Read through the listing and copy every line that contains the word "object".

Material to process below:

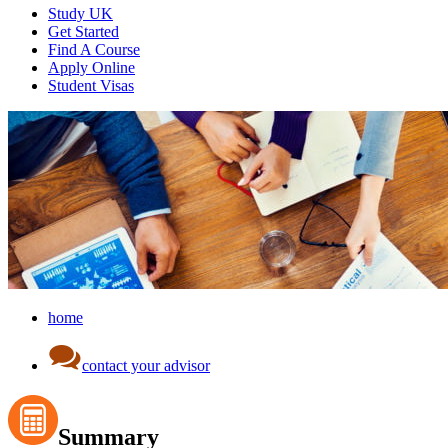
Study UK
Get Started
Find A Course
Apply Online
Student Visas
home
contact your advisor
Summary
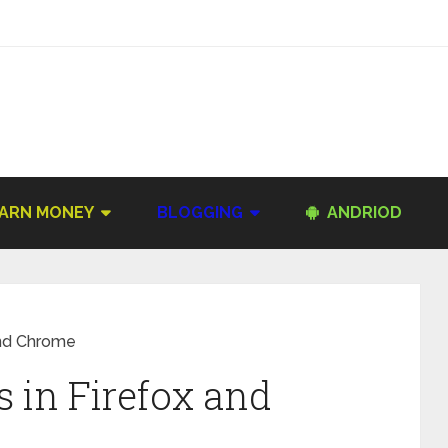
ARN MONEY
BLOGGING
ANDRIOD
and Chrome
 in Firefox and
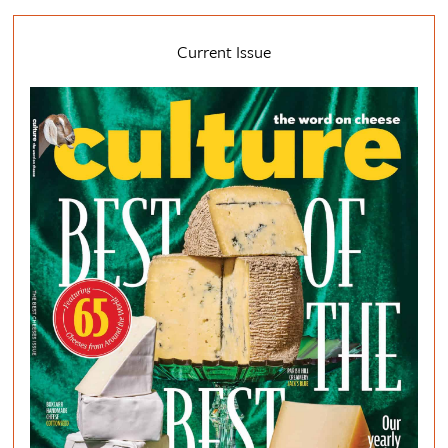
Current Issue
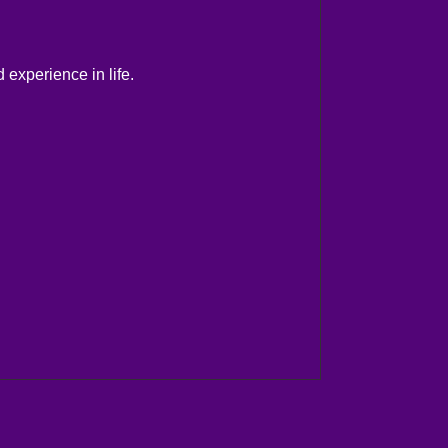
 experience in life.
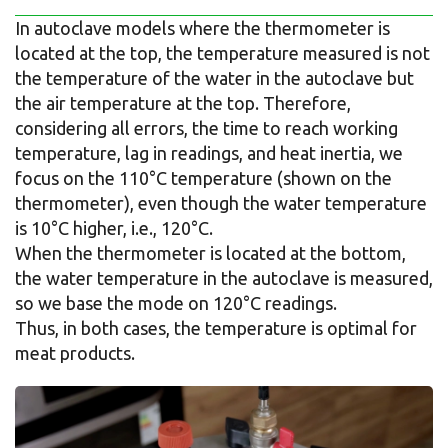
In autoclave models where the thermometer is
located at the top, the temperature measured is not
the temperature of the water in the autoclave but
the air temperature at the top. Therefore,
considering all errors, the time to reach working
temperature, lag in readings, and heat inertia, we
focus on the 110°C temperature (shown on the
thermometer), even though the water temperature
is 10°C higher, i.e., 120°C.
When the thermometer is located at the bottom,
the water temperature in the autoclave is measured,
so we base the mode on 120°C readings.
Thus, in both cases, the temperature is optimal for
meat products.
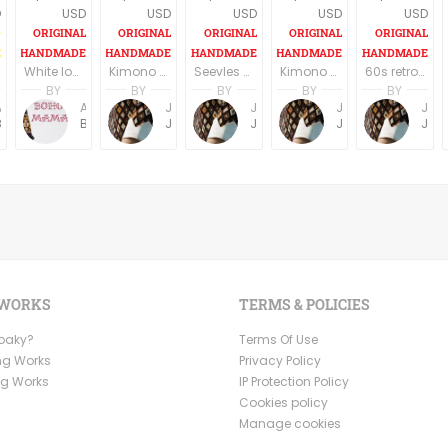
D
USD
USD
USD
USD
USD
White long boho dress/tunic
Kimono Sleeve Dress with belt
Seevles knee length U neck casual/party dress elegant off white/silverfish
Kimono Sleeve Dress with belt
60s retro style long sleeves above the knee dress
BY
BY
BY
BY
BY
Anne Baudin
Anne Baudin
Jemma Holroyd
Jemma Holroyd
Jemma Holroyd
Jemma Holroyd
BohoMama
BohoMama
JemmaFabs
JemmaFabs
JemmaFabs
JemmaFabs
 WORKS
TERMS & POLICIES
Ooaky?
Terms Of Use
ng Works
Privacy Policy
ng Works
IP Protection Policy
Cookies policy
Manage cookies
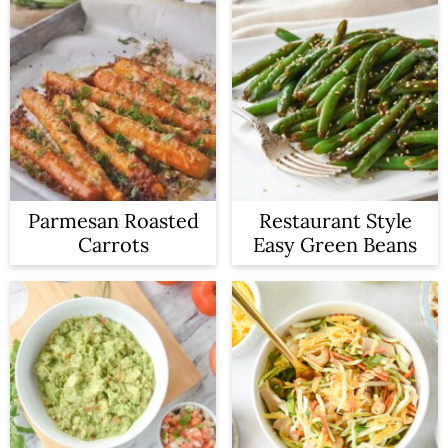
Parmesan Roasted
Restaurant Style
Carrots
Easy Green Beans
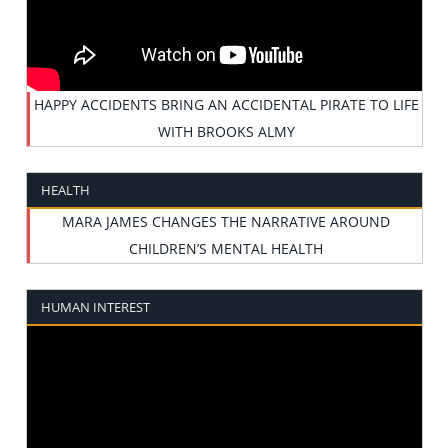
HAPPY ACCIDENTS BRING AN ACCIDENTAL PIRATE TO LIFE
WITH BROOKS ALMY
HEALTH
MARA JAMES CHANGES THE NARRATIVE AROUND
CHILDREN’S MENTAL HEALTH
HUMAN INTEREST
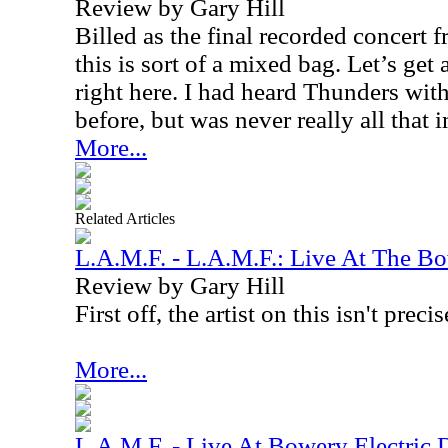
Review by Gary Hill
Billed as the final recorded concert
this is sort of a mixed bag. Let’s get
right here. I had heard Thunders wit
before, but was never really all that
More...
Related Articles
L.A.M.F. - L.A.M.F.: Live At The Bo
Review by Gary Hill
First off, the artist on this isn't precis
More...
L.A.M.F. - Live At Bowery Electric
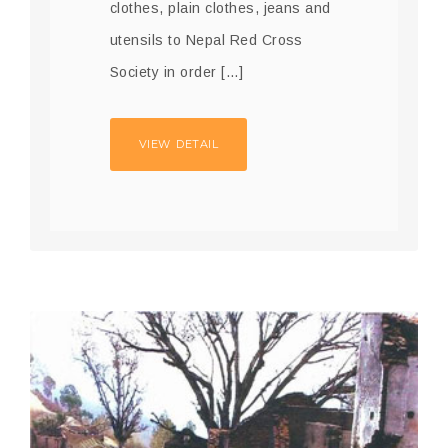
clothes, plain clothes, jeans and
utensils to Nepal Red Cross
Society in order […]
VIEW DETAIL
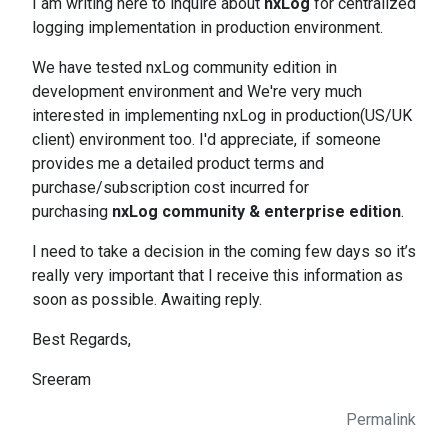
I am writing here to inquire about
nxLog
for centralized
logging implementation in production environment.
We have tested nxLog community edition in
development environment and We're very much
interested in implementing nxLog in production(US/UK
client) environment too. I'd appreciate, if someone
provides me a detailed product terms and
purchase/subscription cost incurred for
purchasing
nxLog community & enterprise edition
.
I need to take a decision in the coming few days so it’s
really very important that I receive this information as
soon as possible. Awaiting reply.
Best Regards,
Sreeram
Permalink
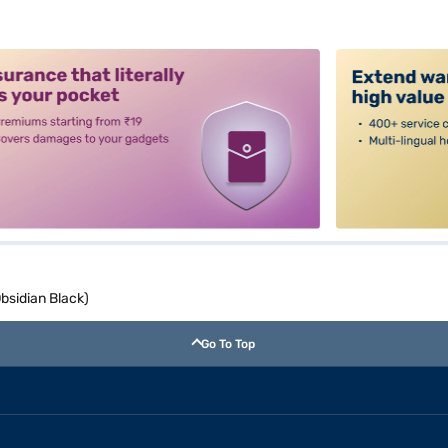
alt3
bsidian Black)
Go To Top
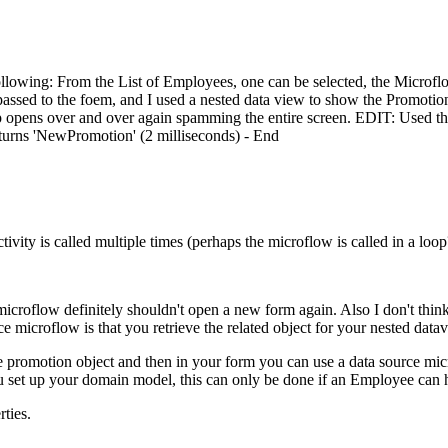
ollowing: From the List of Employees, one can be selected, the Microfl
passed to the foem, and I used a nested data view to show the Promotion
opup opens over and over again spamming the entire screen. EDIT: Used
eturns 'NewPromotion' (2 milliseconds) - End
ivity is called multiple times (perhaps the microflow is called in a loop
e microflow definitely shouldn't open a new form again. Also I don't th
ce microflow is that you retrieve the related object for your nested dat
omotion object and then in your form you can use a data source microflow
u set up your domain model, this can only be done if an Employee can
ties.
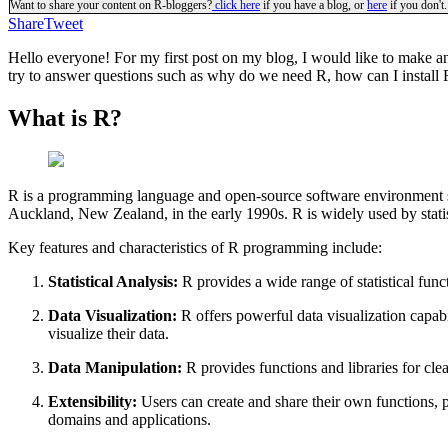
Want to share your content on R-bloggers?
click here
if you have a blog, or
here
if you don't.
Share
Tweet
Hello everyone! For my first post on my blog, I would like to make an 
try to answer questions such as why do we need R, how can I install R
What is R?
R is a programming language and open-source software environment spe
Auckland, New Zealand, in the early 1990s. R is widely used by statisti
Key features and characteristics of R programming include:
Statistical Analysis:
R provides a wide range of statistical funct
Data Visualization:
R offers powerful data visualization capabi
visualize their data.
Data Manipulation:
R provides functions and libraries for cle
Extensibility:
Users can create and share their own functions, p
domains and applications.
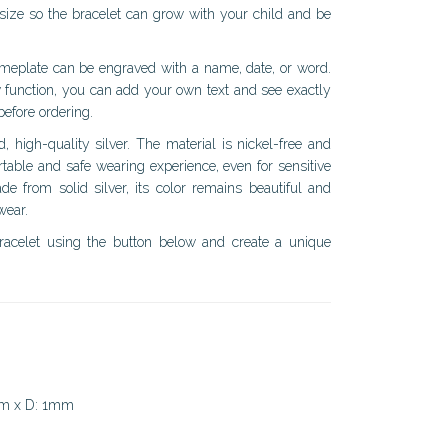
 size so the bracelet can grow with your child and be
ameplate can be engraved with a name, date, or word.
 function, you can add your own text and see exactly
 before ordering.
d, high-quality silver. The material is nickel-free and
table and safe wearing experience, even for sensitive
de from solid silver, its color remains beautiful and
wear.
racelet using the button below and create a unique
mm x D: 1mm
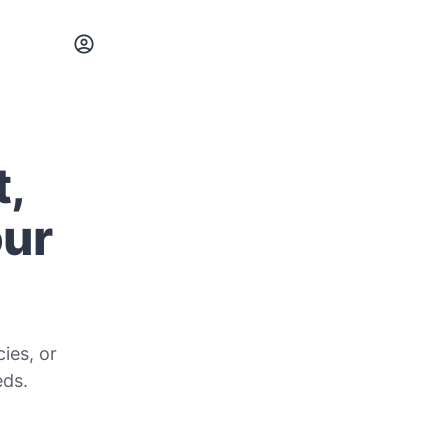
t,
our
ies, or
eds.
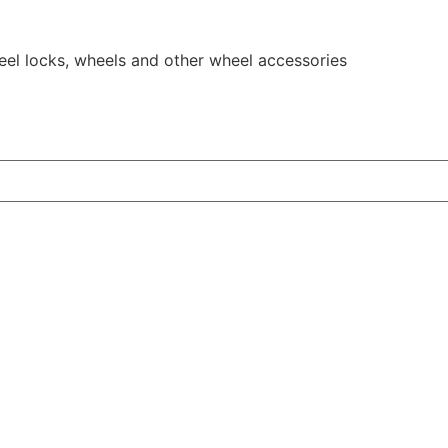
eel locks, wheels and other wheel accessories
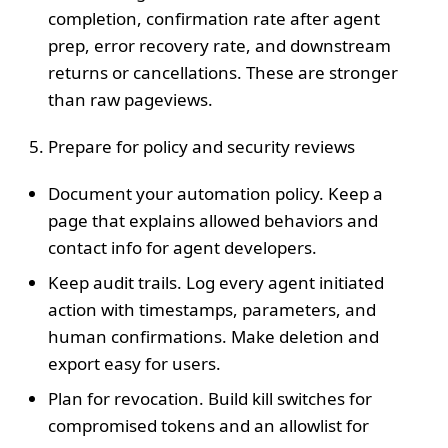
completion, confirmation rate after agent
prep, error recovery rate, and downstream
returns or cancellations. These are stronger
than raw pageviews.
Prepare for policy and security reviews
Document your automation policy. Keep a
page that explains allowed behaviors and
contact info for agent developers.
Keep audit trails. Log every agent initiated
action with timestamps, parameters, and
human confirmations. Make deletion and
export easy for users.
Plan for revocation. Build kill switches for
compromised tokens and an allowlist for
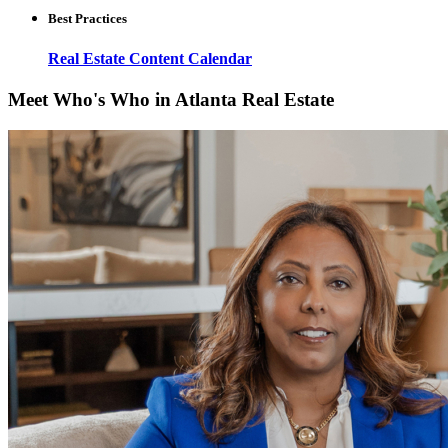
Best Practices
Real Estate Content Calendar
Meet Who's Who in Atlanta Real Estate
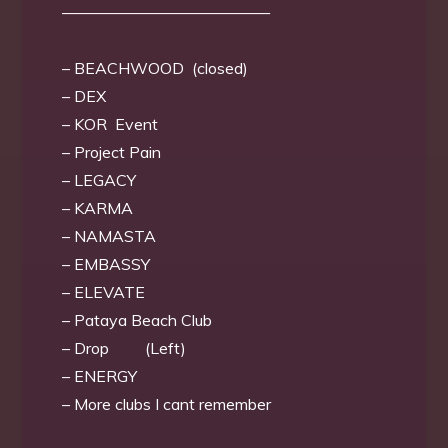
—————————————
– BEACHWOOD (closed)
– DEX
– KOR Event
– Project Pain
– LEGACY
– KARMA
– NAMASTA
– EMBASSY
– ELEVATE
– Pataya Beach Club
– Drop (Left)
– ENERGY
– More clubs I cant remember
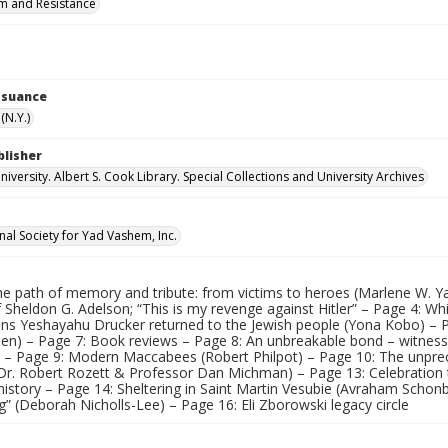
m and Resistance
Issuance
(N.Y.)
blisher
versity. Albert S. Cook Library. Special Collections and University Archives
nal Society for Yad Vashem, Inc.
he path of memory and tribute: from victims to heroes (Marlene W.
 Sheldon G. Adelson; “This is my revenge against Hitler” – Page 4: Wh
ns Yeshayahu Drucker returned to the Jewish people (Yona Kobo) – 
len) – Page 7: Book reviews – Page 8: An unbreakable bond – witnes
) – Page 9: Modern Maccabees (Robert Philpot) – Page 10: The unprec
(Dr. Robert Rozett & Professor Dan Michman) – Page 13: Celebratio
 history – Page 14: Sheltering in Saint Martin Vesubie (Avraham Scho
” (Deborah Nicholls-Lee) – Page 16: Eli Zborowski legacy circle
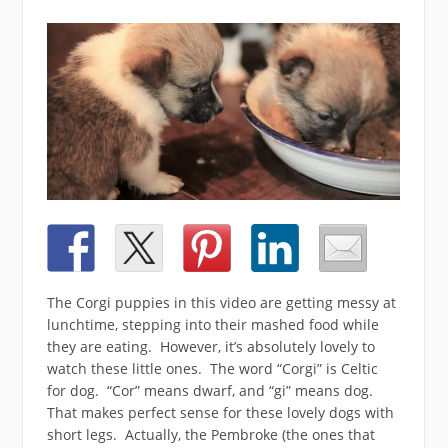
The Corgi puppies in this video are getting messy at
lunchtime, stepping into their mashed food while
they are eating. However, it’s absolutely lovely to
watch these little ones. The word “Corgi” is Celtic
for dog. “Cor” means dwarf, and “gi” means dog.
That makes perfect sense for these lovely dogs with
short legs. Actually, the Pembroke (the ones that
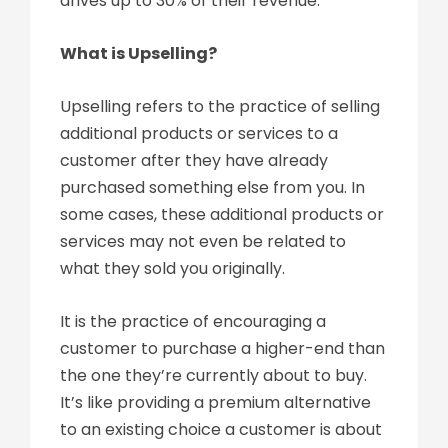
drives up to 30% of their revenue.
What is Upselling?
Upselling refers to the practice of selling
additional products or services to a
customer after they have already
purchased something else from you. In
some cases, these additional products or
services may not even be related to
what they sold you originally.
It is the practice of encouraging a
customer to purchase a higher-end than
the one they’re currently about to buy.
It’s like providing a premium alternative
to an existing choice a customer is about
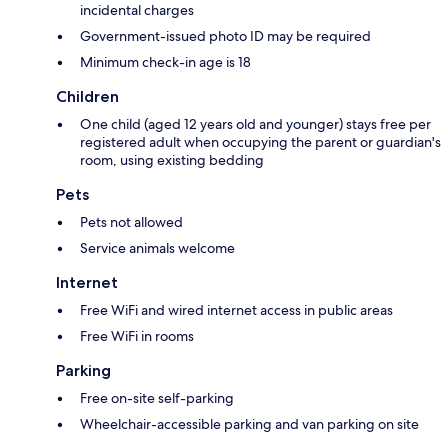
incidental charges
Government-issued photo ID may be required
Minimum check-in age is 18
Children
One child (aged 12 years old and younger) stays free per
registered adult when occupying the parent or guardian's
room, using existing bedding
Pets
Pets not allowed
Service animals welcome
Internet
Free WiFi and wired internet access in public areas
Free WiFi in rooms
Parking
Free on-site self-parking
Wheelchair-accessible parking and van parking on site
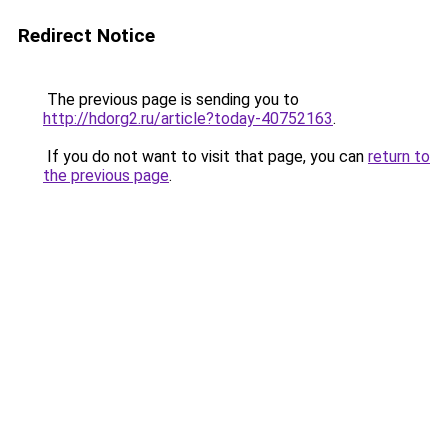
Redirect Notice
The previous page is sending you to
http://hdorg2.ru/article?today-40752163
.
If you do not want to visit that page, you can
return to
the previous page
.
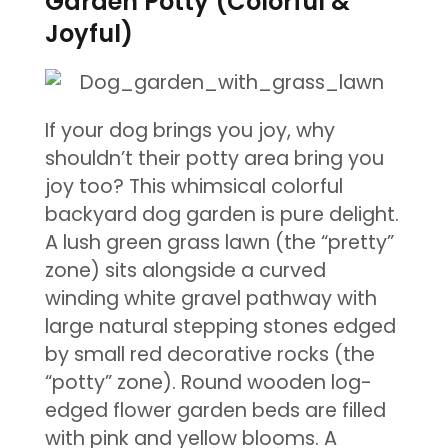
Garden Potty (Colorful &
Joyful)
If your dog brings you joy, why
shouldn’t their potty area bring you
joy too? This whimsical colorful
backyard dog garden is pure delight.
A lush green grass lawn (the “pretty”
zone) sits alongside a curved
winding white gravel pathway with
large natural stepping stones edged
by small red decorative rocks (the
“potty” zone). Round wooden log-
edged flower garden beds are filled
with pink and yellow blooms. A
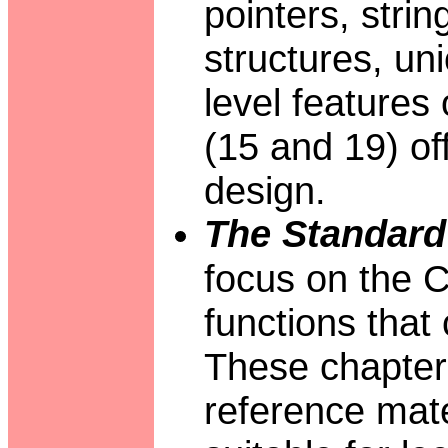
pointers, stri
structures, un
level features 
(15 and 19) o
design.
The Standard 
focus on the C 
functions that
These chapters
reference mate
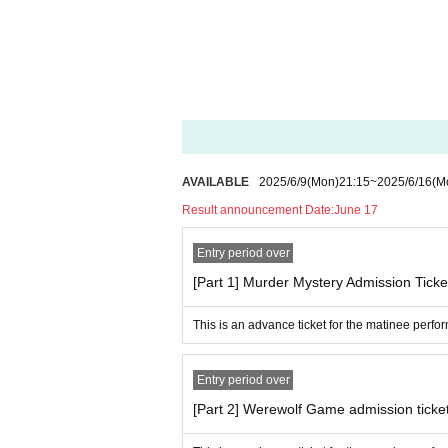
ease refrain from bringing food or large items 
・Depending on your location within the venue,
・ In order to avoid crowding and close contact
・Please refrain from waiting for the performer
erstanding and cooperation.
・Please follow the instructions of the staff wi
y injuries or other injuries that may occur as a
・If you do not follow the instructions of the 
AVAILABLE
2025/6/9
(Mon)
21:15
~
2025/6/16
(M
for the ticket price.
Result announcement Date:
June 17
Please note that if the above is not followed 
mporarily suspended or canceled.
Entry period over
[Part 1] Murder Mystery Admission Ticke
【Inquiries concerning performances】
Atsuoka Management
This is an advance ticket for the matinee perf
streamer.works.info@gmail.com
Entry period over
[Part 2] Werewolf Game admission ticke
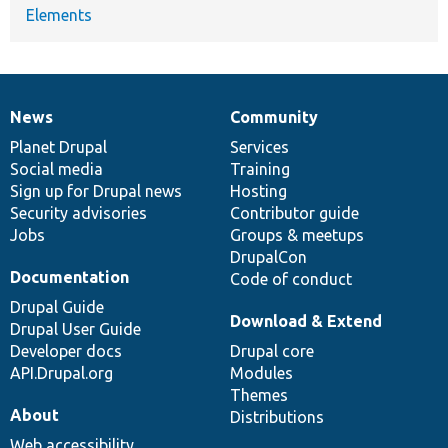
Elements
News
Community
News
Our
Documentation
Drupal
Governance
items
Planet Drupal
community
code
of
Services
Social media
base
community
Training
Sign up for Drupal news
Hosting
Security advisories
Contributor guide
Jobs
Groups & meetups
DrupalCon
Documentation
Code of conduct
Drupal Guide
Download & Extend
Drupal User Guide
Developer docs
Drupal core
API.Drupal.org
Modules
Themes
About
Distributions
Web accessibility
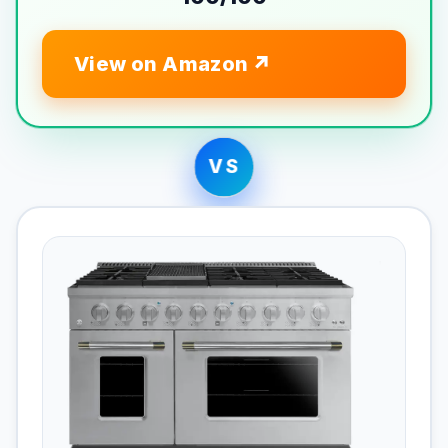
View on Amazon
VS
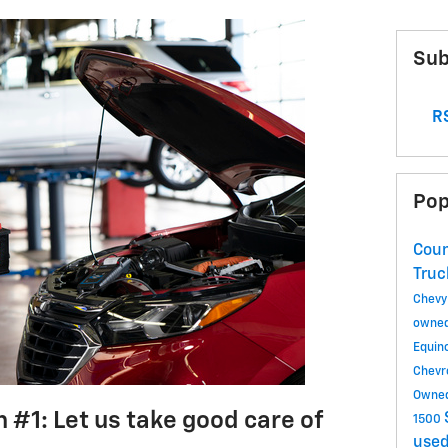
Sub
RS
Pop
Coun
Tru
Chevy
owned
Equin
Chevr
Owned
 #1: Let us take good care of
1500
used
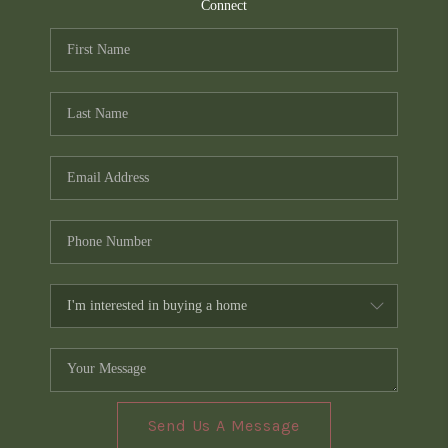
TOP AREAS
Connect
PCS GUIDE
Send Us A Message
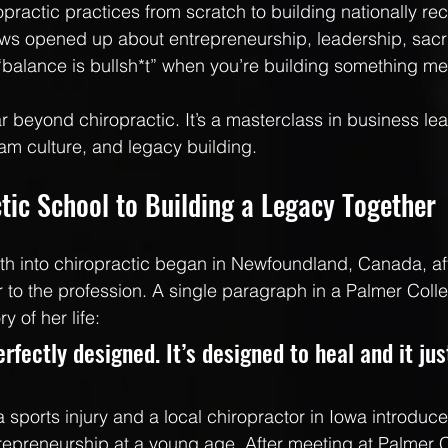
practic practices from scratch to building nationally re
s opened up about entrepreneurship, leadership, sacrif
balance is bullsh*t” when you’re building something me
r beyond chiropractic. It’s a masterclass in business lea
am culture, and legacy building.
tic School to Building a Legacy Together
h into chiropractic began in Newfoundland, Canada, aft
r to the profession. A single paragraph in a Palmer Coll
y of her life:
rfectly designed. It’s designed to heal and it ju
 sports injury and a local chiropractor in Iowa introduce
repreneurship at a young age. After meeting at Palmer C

End of Material to process.

Expected answer =
ce microflow is that you retrieve the related object for your nested dat
omotion object and then in your form you can use a data source microflow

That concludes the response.